◆ **Task to complete**
Below are some entries. Copy each line in them that holds "sosta".

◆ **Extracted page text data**
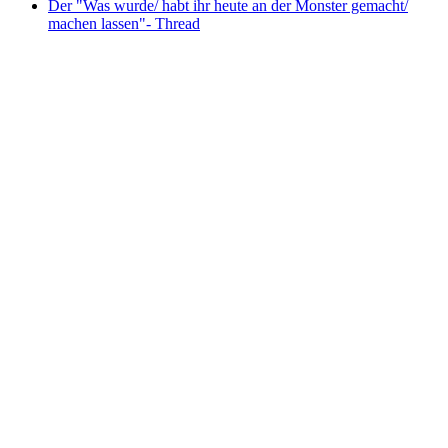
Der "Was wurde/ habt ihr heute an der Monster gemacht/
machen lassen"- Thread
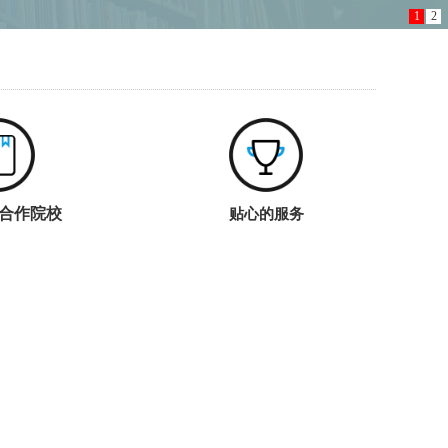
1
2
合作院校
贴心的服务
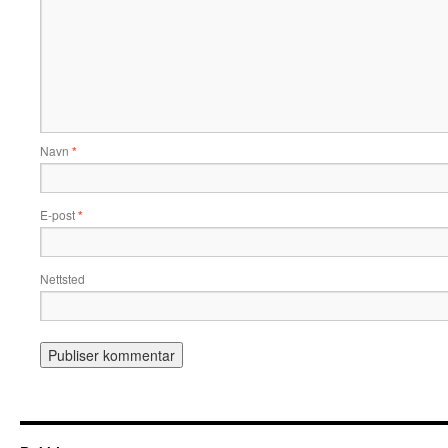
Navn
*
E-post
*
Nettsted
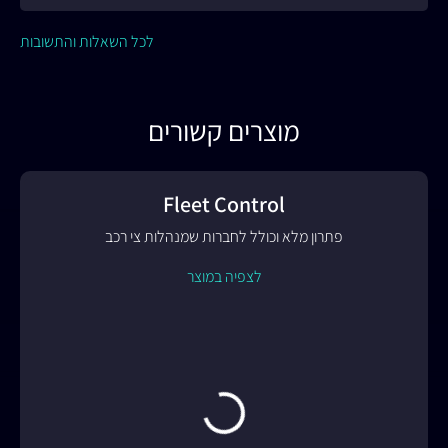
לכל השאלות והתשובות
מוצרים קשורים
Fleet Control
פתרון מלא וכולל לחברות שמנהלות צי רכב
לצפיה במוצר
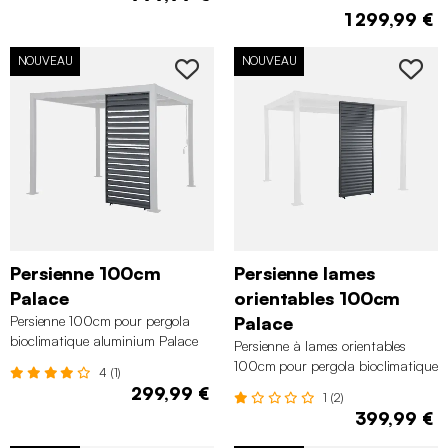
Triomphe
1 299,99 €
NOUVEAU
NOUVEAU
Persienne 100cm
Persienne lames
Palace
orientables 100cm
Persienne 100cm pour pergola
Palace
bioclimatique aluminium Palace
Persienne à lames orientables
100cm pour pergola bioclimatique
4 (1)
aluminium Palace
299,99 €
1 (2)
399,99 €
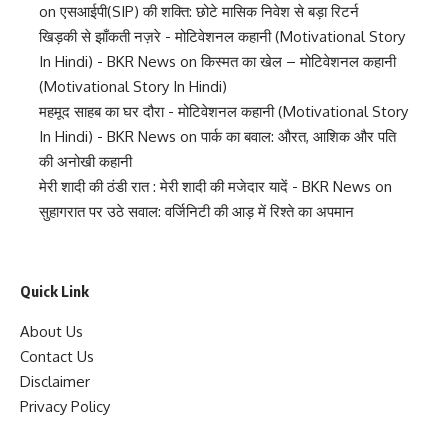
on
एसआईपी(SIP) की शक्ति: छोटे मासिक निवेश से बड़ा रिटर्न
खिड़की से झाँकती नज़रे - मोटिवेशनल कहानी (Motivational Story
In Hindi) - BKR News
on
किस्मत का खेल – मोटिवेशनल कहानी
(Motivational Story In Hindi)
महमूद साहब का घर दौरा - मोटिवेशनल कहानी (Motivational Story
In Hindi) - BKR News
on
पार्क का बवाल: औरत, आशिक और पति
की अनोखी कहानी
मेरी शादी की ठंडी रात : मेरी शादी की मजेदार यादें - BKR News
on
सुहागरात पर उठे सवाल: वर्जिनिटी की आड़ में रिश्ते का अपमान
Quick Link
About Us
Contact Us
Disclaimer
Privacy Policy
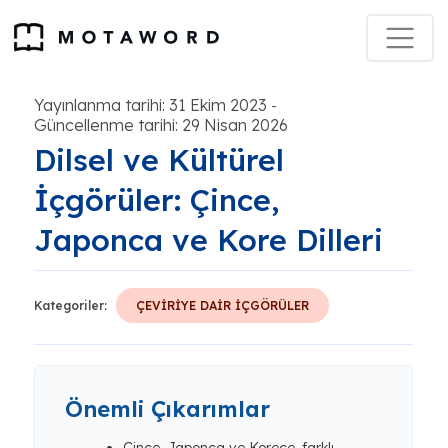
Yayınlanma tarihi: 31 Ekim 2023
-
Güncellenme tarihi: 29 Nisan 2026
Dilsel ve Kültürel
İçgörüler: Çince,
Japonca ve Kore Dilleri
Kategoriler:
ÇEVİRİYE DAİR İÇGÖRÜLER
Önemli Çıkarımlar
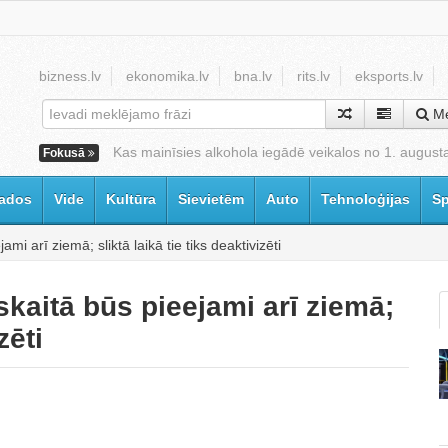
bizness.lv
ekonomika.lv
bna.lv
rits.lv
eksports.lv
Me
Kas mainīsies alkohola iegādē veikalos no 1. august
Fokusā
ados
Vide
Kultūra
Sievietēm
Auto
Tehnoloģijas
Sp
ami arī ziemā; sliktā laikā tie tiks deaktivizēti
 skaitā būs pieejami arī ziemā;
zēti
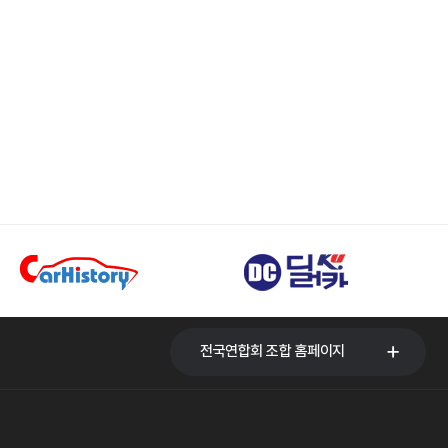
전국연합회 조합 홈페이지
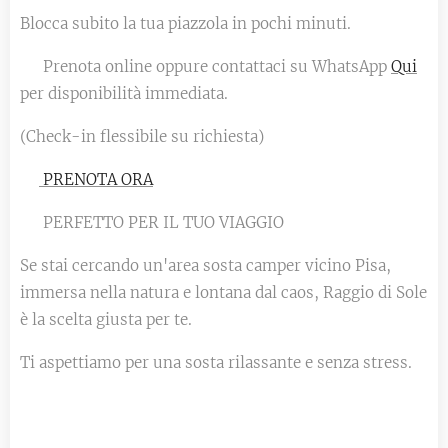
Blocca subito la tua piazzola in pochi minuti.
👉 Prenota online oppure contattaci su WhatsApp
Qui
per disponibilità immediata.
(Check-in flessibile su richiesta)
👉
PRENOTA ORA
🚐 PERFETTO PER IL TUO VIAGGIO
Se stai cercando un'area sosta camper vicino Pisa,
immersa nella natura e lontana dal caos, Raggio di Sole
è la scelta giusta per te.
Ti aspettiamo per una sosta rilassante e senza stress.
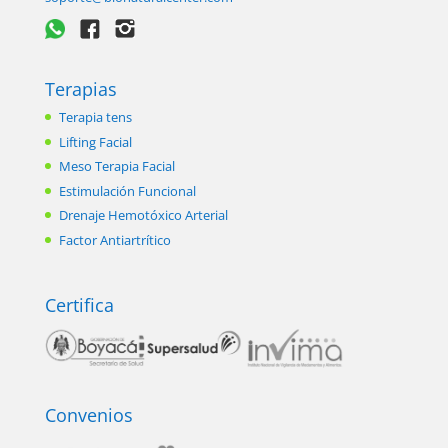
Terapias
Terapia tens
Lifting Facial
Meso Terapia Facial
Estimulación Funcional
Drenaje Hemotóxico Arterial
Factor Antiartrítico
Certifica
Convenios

◆ **Completed exercise**
Se stai cercando un'area sosta camper vicino Pisa,
Ti aspettiamo per una sosta rilassante e senza stress.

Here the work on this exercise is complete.